Der Jugendschutzbeauftragte – Wer? Wie? Und vor allem: Wann brauche ich einen für meine Website?

Begriffe wie Jugendschutz und Jugendschutzbeauftragter geistern gerade oft im Internet umher, ohne dass man genau weiß, was sich dahinter verbirgt.

Dieser Beitrag soll aufzeigen, was ein Jugendschutzbeauftragter ist, was er machen muss und vor allem, wer überhaupt einen braucht.

Überblick zum Jugendschutz

Der Zweck des Jugendschutzes mit seinen verbindlichen Regelungen soll der Schutz von Kindern und Jugendlichen vor Inhalten sein, die diese in deren Entwicklung oder Erziehung beeinträchtigen oder gefährden können. Ausführlicher liest sich dies in § 1 JMStV:

“Zweck des Staatsvertrages ist der einheitliche Schutz der Kinder und Jugendlichen vor Angeboten in elektronischen Informations- und Kommunikationsmedien, die deren Entwicklung oder Erziehung beeinträchtigen oder gefährden, sowie der Schutz vor solchen Angeboten in elektronischen Informations- und Kommunikationsmedien, die die Menschenwürde oder sonstige durch das Strafgesetzbuch geschützte Rechtsgüter verletzen.”

Bei der Frage, welche Inhalte nun “beeinträchtigen” oder “gefährden” gibt der JMStV in § 4 und § 5 ein dreistufiges System vor. Dort wird unterschieden zwischen “absolut unzulässige Angeboten“, “relativ unzulässige Inhalten” sowie “entwicklungsbeeinträchtigende Angeboten“.

Um diese Unterteilung nachvollziehbarer zu machen, hier einige Fallgruppen der jeweiligen Kategorien.

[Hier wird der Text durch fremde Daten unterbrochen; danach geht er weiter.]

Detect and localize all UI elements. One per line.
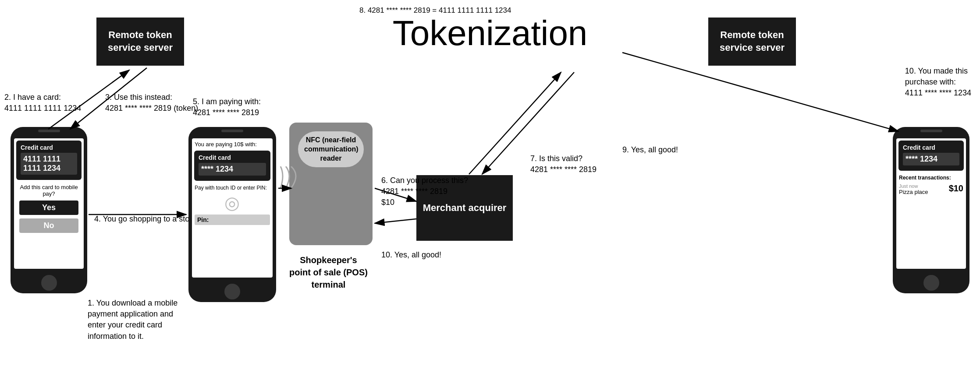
phone-right-card: Credit card **** 1234 xyxy=(898,141,964,171)
top-equation: 8. 4281 **** **** 2819 = 4111 1111 1111 … xyxy=(359,5,511,16)
card-left-title: Credit card xyxy=(21,144,77,151)
server-right-box: Remote tokenservice server xyxy=(708,18,796,66)
pin-prompt: Pay with touch ID or enter PIN: xyxy=(192,183,273,193)
step4-label: 4. You go shopping to a store. xyxy=(94,214,199,225)
nfc-waves xyxy=(276,166,302,210)
card-mid-title: Credit card xyxy=(199,154,266,161)
phone-mid: You are paying 10$ with: Credit card ***… xyxy=(188,127,276,302)
no-button[interactable]: No xyxy=(19,218,78,233)
trans-amount: $10 xyxy=(949,183,963,195)
trans-time: Just now xyxy=(899,183,928,189)
step6-label: 6. Can you process this? 4281 **** **** … xyxy=(381,175,468,208)
step2-label: 2. I have a card: 4111 1111 1111 1234 xyxy=(4,92,81,114)
page-title: Tokenization xyxy=(393,13,588,53)
nfc-bubble: NFC (near-fieldcommunication)reader xyxy=(298,131,364,167)
step7-label: 7. Is this valid? 4281 **** **** 2819 xyxy=(530,153,597,175)
phone-mid-home xyxy=(224,284,240,299)
phone-left-speaker xyxy=(38,130,60,132)
phone-mid-screen: You are paying 10$ with: Credit card ***… xyxy=(192,138,273,278)
phone-right-home xyxy=(923,275,939,291)
trans-place: Pizza place xyxy=(899,189,928,195)
step3-label: 3. Use this instead: 4281 **** **** 2819… xyxy=(105,92,198,114)
phone-right: Credit card **** 1234 Recent transaction… xyxy=(893,127,969,293)
phone-left: Credit card 4111 1111 1111 1234 Add this… xyxy=(11,127,87,293)
phone-mid-card: Credit card **** 1234 xyxy=(194,151,270,181)
server-right-label: Remote tokenservice server xyxy=(720,29,785,54)
step10b-label: 10. You made this purchase with: 4111 **… xyxy=(905,66,971,99)
card-right-title: Credit card xyxy=(903,144,959,151)
phone-left-home xyxy=(41,275,57,291)
pos-label: Shopkeeper's point of sale (POS) termina… xyxy=(289,254,368,291)
spiral-icon: ◎ xyxy=(192,193,273,213)
phone-left-card: Credit card 4111 1111 1111 1234 xyxy=(16,141,82,180)
recent-label: Recent transactions: xyxy=(896,173,966,183)
step10a-label: 10. Yes, all good! xyxy=(381,250,441,260)
step9-label: 9. Yes, all good! xyxy=(622,144,678,155)
transaction-row: Just now Pizza place $10 xyxy=(896,183,966,196)
card-mid-number: **** 1234 xyxy=(199,163,266,176)
card-left-number: 4111 1111 1111 1234 xyxy=(21,153,77,175)
step1-label: 1. You download a mobile payment applica… xyxy=(88,298,178,342)
phone-mid-speaker xyxy=(221,130,243,132)
phone-right-speaker xyxy=(920,130,942,132)
paying-label: You are paying 10$ with: xyxy=(192,138,273,148)
step5-label: 5. I am paying with: 4281 **** **** 2819 xyxy=(193,96,261,118)
card-right-number: **** 1234 xyxy=(903,153,959,165)
phone-left-screen: Credit card 4111 1111 1111 1234 Add this… xyxy=(14,138,84,269)
phone-right-screen: Credit card **** 1234 Recent transaction… xyxy=(896,138,966,269)
yes-button[interactable]: Yes xyxy=(19,201,78,215)
phone-left-prompt: Add this card to mobile pay? xyxy=(14,182,84,199)
svg-line-7 xyxy=(375,219,416,223)
server-left-label: Remote tokenservice server xyxy=(108,29,173,54)
server-left-box: Remote tokenservice server xyxy=(96,18,184,66)
pin-label: Pin: xyxy=(195,215,270,225)
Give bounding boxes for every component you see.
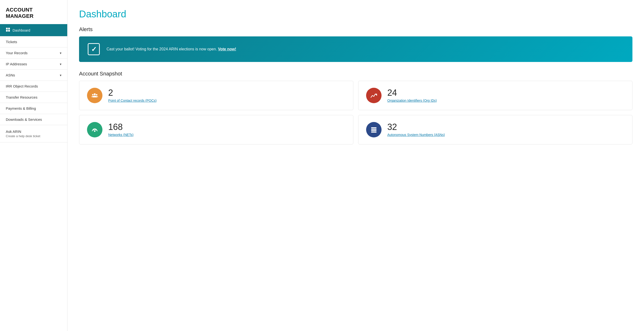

Danach sind “absolut unzulässige Angebote” unter anderem:

Kriegsverherrlichung; Darstellungen von Kindern oder Jugendlichen in unnatürlich geschlechtsbetonter Körperhaltung; Verstöße gegen die Menschenwürde, insbesondere bei Darstellungen von Menschen, die sterben oder schweren körperlichen oder seelischen Leiden ausgesetzt sind oder waren; Inhalte, die auf der Liste jugendgefährdender Medien stehen (vgl. § 18 JuSchG).

Dagegen sind “relativ unzulässige Inhalte” solche, die Erwachsenen nur in sog ...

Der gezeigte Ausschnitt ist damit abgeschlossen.